За эти три дня Жан Полю стало заметно хуже. На четвертый день появилась Флоретта вместе с Пьером и Марианной, – она только в тот день утром получила письмо, которое Жан послал ей на следующий день после того, как его привезли. Госпитальное начальство было только радо передать раненого на попечение жены – каждая койка была на счету.

Флоретта держалась отлично. Она даже не плакала. Она сидела в наемной карете, прижимая его грязную, завшивевшую голову к своему плечу, и гладила его заросшее бородой лицо с почти материнской нежностью. Она что-то говорила ему, но он ее не слышал – он находился в состоянии между сном и обмороком, очнувшись на достаточно долгое время только для того, чтобы пробормотать несколько нечленораздельных слов, когда его вытащили из кареты и понесли вверх по лестнице.

Когда он в конце концов проснулся, был полдень следующего дня, а комната была залита солнечным светом. Флоретта сидела у его постели, но он проснулся так тихо, что она не заметила. Он лежал, не двигаясь, и смотрел на нее, замечая, как переживания и одиночество несколько изменили ее облик, понимая, однако, что это лишь малозаметные черточки, а не свидетельства разрушения ее красоты. Она выглядела более солидной, но что-то в ней появилось странное…
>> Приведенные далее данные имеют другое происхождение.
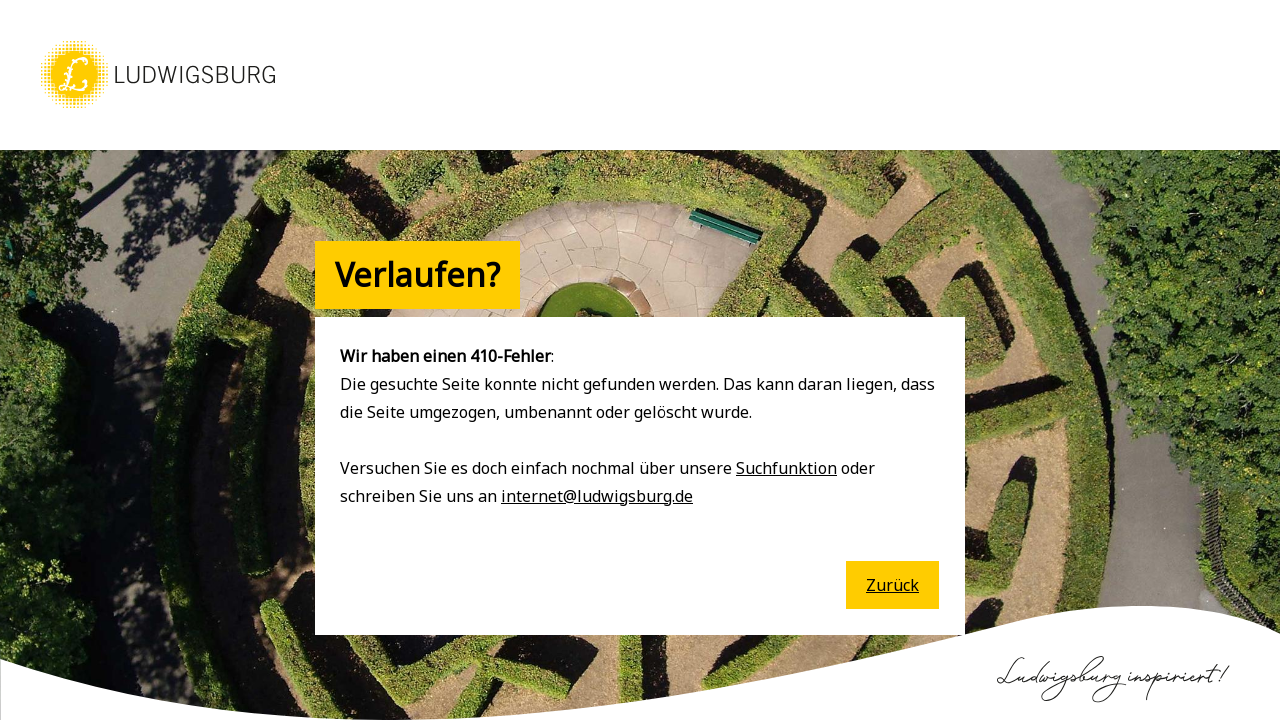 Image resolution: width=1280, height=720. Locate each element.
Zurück (892, 585)
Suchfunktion (786, 468)
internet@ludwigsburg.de (597, 496)
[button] (158, 110) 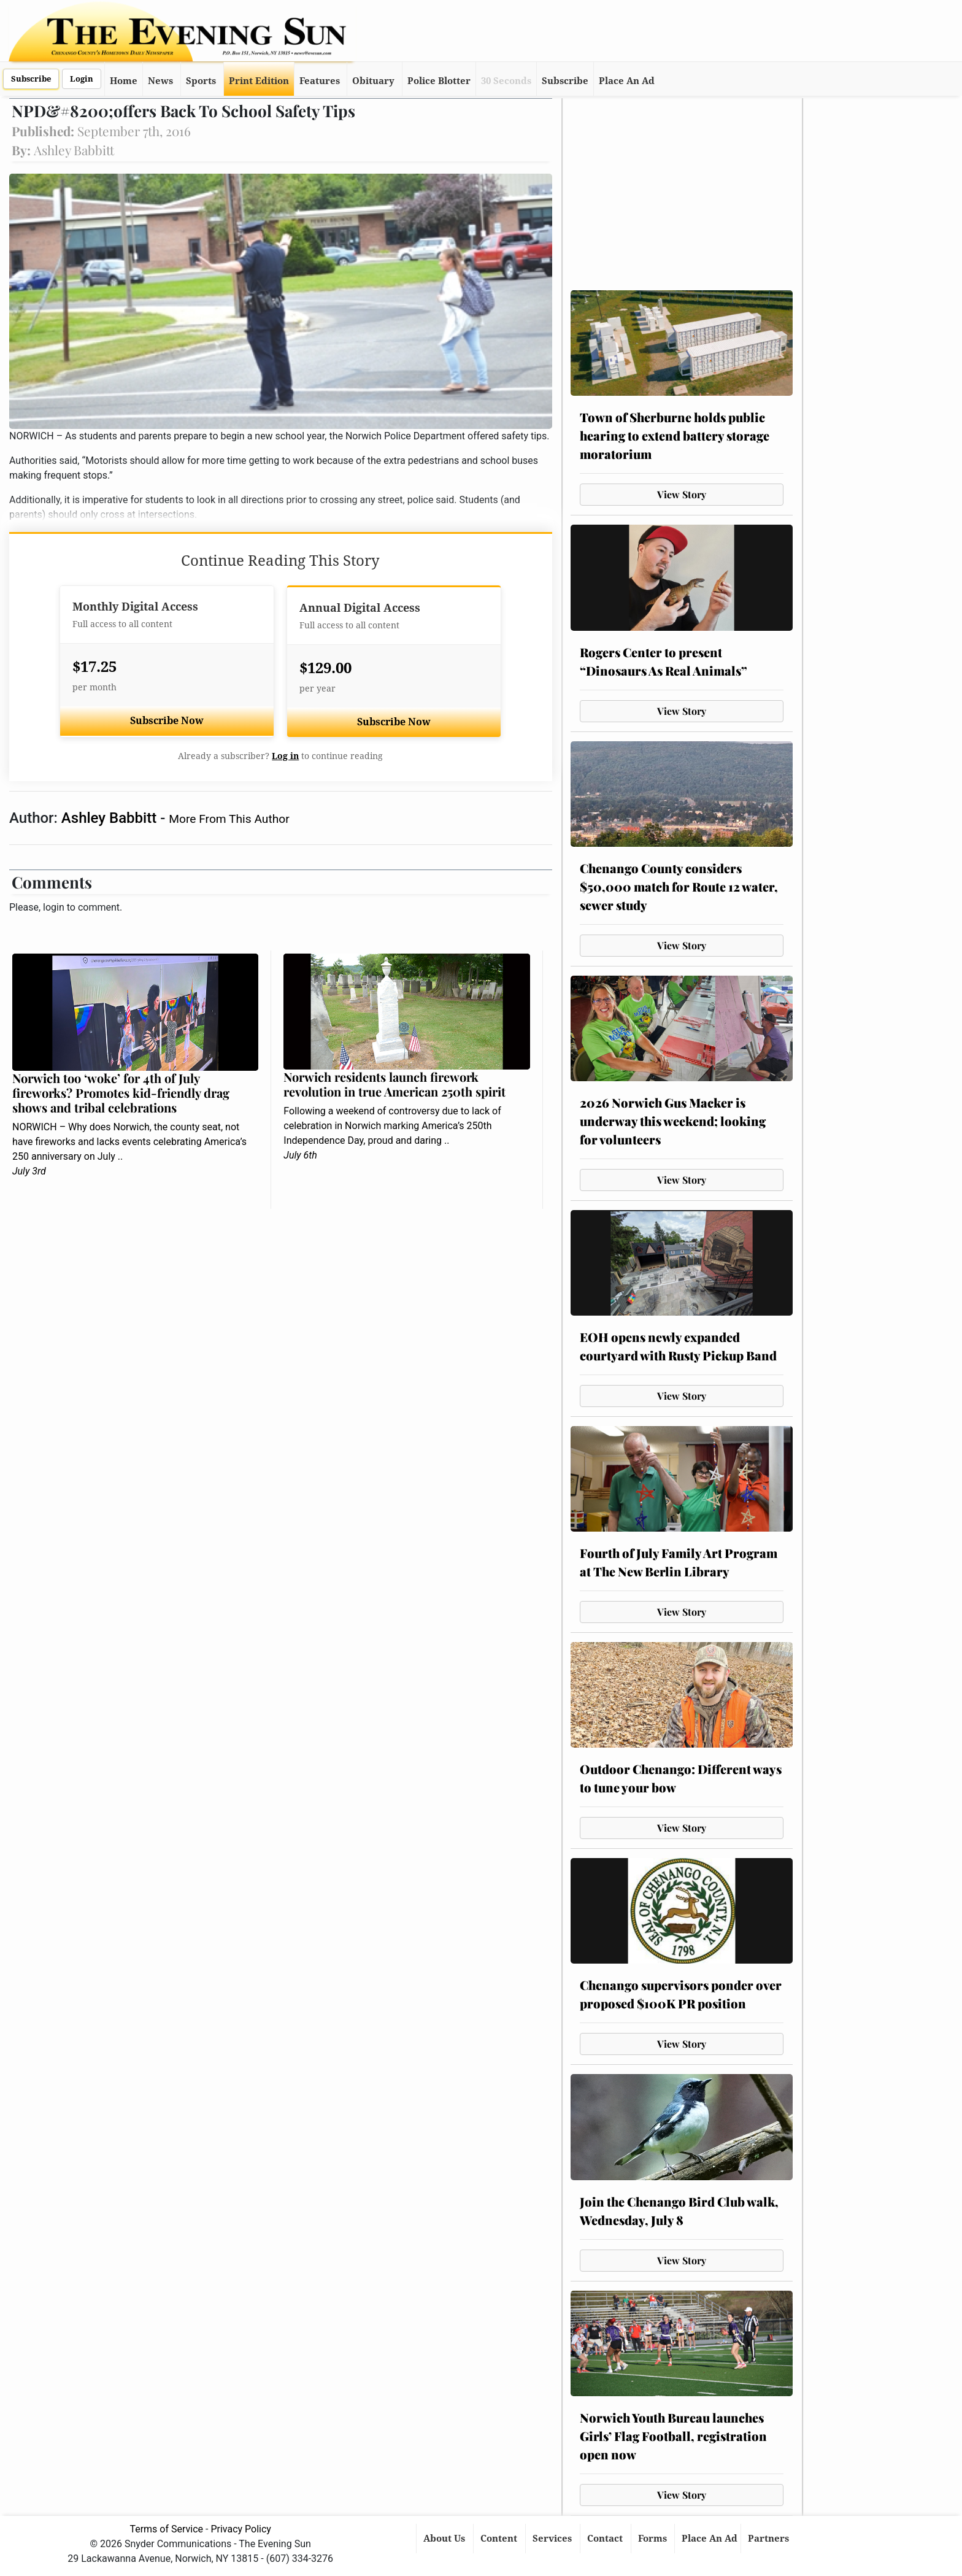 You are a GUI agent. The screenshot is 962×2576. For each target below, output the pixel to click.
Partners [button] (769, 2538)
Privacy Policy (240, 2529)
Вскоре он понял, в чем дело: она одета в дешевое платье, какие носят парижские домохозяйки низших сословий. Быстро оглядевшись вокруг, он убедился, что находится не в роскошном особняке, который купил для Флоретты, а в своей старой невзрачной квартире.

Он слегка изменил положение, чтобы снять тупую боль в теле, но даже это легкое движение Флоретта заметила.

– Жан? – прошептала она.

– Да, любовь моя, – ласково отозвался он.

– Жан, – шептала она, – мой Жан, ты вернулся, и я никогда больше не отпущу тебя!

Она шарила рукой по покрывалу, пока не нашла его лицо, и, склонившись над ним, стала медленно, долго и нежно целовать его, словно черпая от него жизненные силы. Он выпростал из-под простыни руки и притянул ее к себе, гладя одной рукой ее волосы и улыбаясь ей, как будто она могла увидеть его улыбку.

– Ты поправляешься, – сказала она. – Вчера вечером ты был такой слабый, что я почти пришла в отчаяние. Но Пьер уверял, что ты будешь в порядке. Я держала твою голову, пока Пьер брил твою ужасную бороду; но чтобы выкупать тебя, понадобились усилия всех нас четверых. Главная работа досталась на долю Пьера; он переворачивал тебя с боку на бок, а мы, женщины, мыли тебя с мылом так осторожно, как только могли…

– Четверых? – ужаснулся Жан. – Женщин?

– Конечно, глупенький. Марианна, Николь Бетюн и я. Трое женщин и Пьер. Получается четверо, так ведь?

– И Николь! – пробормотал Жан. – О, Боже!

– О, не будь таким застенчивым, – засмеялась Флоретта. – Мы все немолодые и замужние женщины, не забывай. А у тебя сейчас и смотреть не на что, мой Жан. От тебя остались кожа да кости, а судя по тому, что они говорили мне, так и кожи не так много осталось. Марианна говорит, ты весь в дырках, как решето.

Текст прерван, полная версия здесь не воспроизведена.